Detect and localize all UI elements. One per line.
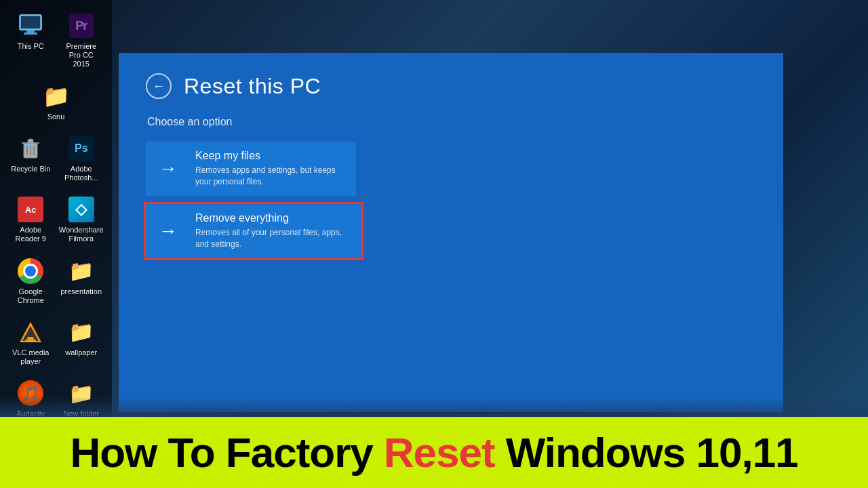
sonu-label: Sonu [47,113,65,121]
vlc-label: VLC media player [9,348,52,366]
adobe-reader-icon: Ac [17,196,44,223]
remove-everything-description: Removes all of your personal files, apps… [195,227,352,250]
icon-row-sonu: 📁 Sonu [0,76,112,128]
desktop-icon-sidebar: This PC Pr Premiere Pro CC 2015 📁 Sonu [0,0,112,417]
wallpaper-folder-icon: 📁 [68,319,95,346]
keep-files-option[interactable]: → Keep my files Removes apps and setting… [146,142,356,196]
bottom-banner: How To Factory Reset Windows 10,11 [0,417,868,488]
presentation-icon: 📁 [68,258,95,285]
new-folder-icon: 📁 [68,380,95,407]
photoshop-icon: Ps [68,135,95,162]
back-arrow-icon: ← [153,79,165,94]
icon-row-2: Recycle Bin Ps Adobe Photosh... [0,128,112,189]
chrome-icon [17,258,44,285]
vlc-icon [17,319,44,346]
svg-rect-7 [25,340,36,342]
icon-row-3: Ac Adobe Reader 9 ◇ Wondershare Filmora [0,189,112,250]
adobe-reader-label: Adobe Reader 9 [9,226,52,243]
desktop-icon-sonu[interactable]: 📁 Sonu [33,79,80,125]
back-button[interactable]: ← [146,73,172,99]
chrome-label: Google Chrome [9,287,52,305]
desktop-icon-filmora[interactable]: ◇ Wondershare Filmora [58,192,105,247]
desktop-icon-wallpaper[interactable]: 📁 wallpaper [58,314,105,370]
icon-row-5: VLC media player 📁 wallpaper [0,312,112,373]
desktop-icon-photoshop[interactable]: Ps Adobe Photosh... [58,131,105,186]
remove-everything-title: Remove everything [195,212,352,224]
desktop-icon-this-pc[interactable]: This PC [7,8,54,73]
keep-files-content: Keep my files Removes apps and settings,… [190,142,356,196]
svg-rect-3 [24,33,37,35]
remove-everything-option[interactable]: → Remove everything Removes all of your … [146,204,361,258]
wallpaper-label: wallpaper [65,348,97,357]
sonu-folder-icon: 📁 [43,83,70,110]
desktop-icon-audacity[interactable]: 🎵 Audacity [7,375,54,417]
desktop-icon-chrome[interactable]: Google Chrome [7,253,54,309]
premiere-icon: Pr [68,12,95,39]
banner-text-part1: How To Factory [70,428,372,476]
filmora-icon: ◇ [68,196,95,223]
desktop-icon-new-folder[interactable]: 📁 New folder [58,375,105,417]
desktop: This PC Pr Premiere Pro CC 2015 📁 Sonu [0,0,868,417]
icon-row-1: This PC Pr Premiere Pro CC 2015 [0,5,112,76]
panel-header: ← Reset this PC [146,73,756,99]
svg-rect-1 [21,16,40,28]
desktop-icon-adobe-reader[interactable]: Ac Adobe Reader 9 [7,192,54,247]
new-folder-label: New folder [63,409,99,417]
presentation-label: presentation [60,287,102,296]
svg-rect-2 [26,30,35,33]
audacity-icon: 🎵 [17,380,44,407]
reset-panel: ← Reset this PC Choose an option → Keep … [119,53,783,412]
remove-everything-arrow-icon: → [146,204,190,258]
recycle-bin-label: Recycle Bin [11,165,50,174]
audacity-label: Audacity [16,409,45,417]
svg-rect-6 [27,337,34,340]
recycle-bin-icon [17,135,44,162]
premiere-label: Premiere Pro CC 2015 [60,42,102,69]
banner-text-part2: Windows 10,11 [506,428,798,476]
panel-subtitle: Choose an option [147,116,756,128]
desktop-icon-recycle-bin[interactable]: Recycle Bin [7,131,54,186]
keep-files-title: Keep my files [195,150,347,162]
banner-text-highlight: Reset [384,428,495,476]
keep-files-arrow-icon: → [146,142,190,196]
desktop-icon-premiere[interactable]: Pr Premiere Pro CC 2015 [58,8,105,73]
banner-text: How To Factory Reset Windows 10,11 [70,428,797,476]
icon-row-6: 🎵 Audacity 📁 New folder [0,373,112,417]
filmora-label: Wondershare Filmora [59,226,104,243]
desktop-icon-presentation[interactable]: 📁 presentation [58,253,105,309]
photoshop-label: Adobe Photosh... [60,165,102,182]
panel-title: Reset this PC [184,74,321,99]
desktop-icon-vlc[interactable]: VLC media player [7,314,54,370]
this-pc-icon [17,12,44,39]
this-pc-label: This PC [18,42,44,51]
remove-everything-content: Remove everything Removes all of your pe… [190,204,361,258]
keep-files-description: Removes apps and settings, but keeps you… [195,165,347,188]
icon-row-4: Google Chrome 📁 presentation [0,251,112,312]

Description of the task: Everything in the listing above must be restated word for word, except the images.

Reply to the task:
Detect and localize all UI elements. One per line.
sonu-label: Sonu [47,113,65,121]
vlc-label: VLC media player [9,348,52,366]
adobe-reader-icon: Ac [17,196,44,223]
remove-everything-description: Removes all of your personal files, apps… [195,227,352,250]
icon-row-sonu: 📁 Sonu [0,76,112,128]
desktop-icon-sidebar: This PC Pr Premiere Pro CC 2015 📁 Sonu [0,0,112,417]
wallpaper-folder-icon: 📁 [68,319,95,346]
keep-files-option[interactable]: → Keep my files Removes apps and setting… [146,142,356,196]
bottom-banner: How To Factory Reset Windows 10,11 [0,417,868,488]
presentation-icon: 📁 [68,258,95,285]
new-folder-icon: 📁 [68,380,95,407]
photoshop-icon: Ps [68,135,95,162]
back-arrow-icon: ← [153,79,165,94]
icon-row-2: Recycle Bin Ps Adobe Photosh... [0,128,112,189]
chrome-icon [17,258,44,285]
vlc-icon [17,319,44,346]
svg-rect-7 [25,340,36,342]
icon-row-3: Ac Adobe Reader 9 ◇ Wondershare Filmora [0,189,112,250]
adobe-reader-label: Adobe Reader 9 [9,226,52,243]
desktop-icon-sonu[interactable]: 📁 Sonu [33,79,80,125]
back-button[interactable]: ← [146,73,172,99]
chrome-label: Google Chrome [9,287,52,305]
desktop-icon-filmora[interactable]: ◇ Wondershare Filmora [58,192,105,247]
desktop-icon-wallpaper[interactable]: 📁 wallpaper [58,314,105,370]
icon-row-5: VLC media player 📁 wallpaper [0,312,112,373]
desktop-icon-photoshop[interactable]: Ps Adobe Photosh... [58,131,105,186]
remove-everything-title: Remove everything [195,212,352,224]
desktop-icon-this-pc[interactable]: This PC [7,8,54,73]
keep-files-content: Keep my files Removes apps and settings,… [190,142,356,196]
svg-rect-3 [24,33,37,35]
remove-everything-option[interactable]: → Remove everything Removes all of your … [146,204,361,258]
wallpaper-label: wallpaper [65,348,97,357]
sonu-folder-icon: 📁 [43,83,70,110]
desktop-icon-audacity[interactable]: 🎵 Audacity [7,375,54,417]
desktop-icon-chrome[interactable]: Google Chrome [7,253,54,309]
premiere-icon: Pr [68,12,95,39]
banner-text-part1: How To Factory [70,428,372,476]
filmora-icon: ◇ [68,196,95,223]
desktop-icon-new-folder[interactable]: 📁 New folder [58,375,105,417]
desktop: This PC Pr Premiere Pro CC 2015 📁 Sonu [0,0,868,417]
icon-row-1: This PC Pr Premiere Pro CC 2015 [0,5,112,76]
panel-header: ← Reset this PC [146,73,756,99]
svg-rect-1 [21,16,40,28]
desktop-icon-adobe-reader[interactable]: Ac Adobe Reader 9 [7,192,54,247]
new-folder-label: New folder [63,409,99,417]
presentation-label: presentation [60,287,102,296]
svg-rect-2 [26,30,35,33]
audacity-icon: 🎵 [17,380,44,407]
reset-panel: ← Reset this PC Choose an option → Keep … [119,53,783,412]
remove-everything-arrow-icon: → [146,204,190,258]
recycle-bin-label: Recycle Bin [11,165,50,174]
audacity-label: Audacity [16,409,45,417]
svg-rect-6 [27,337,34,340]
recycle-bin-icon [17,135,44,162]
premiere-label: Premiere Pro CC 2015 [60,42,102,69]
banner-text-part2: Windows 10,11 [506,428,798,476]
panel-subtitle: Choose an option [147,116,756,128]
desktop-icon-recycle-bin[interactable]: Recycle Bin [7,131,54,186]
keep-files-title: Keep my files [195,150,347,162]
banner-text-highlight: Reset [384,428,495,476]
keep-files-arrow-icon: → [146,142,190,196]
desktop-icon-premiere[interactable]: Pr Premiere Pro CC 2015 [58,8,105,73]
banner-text: How To Factory Reset Windows 10,11 [70,428,797,476]
icon-row-6: 🎵 Audacity 📁 New folder [0,373,112,417]
filmora-label: Wondershare Filmora [59,226,104,243]
desktop-icon-presentation[interactable]: 📁 presentation [58,253,105,309]
photoshop-label: Adobe Photosh... [60,165,102,182]
panel-title: Reset this PC [184,74,321,99]
desktop-icon-vlc[interactable]: VLC media player [7,314,54,370]
this-pc-icon [17,12,44,39]
this-pc-label: This PC [18,42,44,51]
remove-everything-content: Remove everything Removes all of your pe… [190,204,361,258]
keep-files-description: Removes apps and settings, but keeps you… [195,165,347,188]
icon-row-4: Google Chrome 📁 presentation [0,251,112,312]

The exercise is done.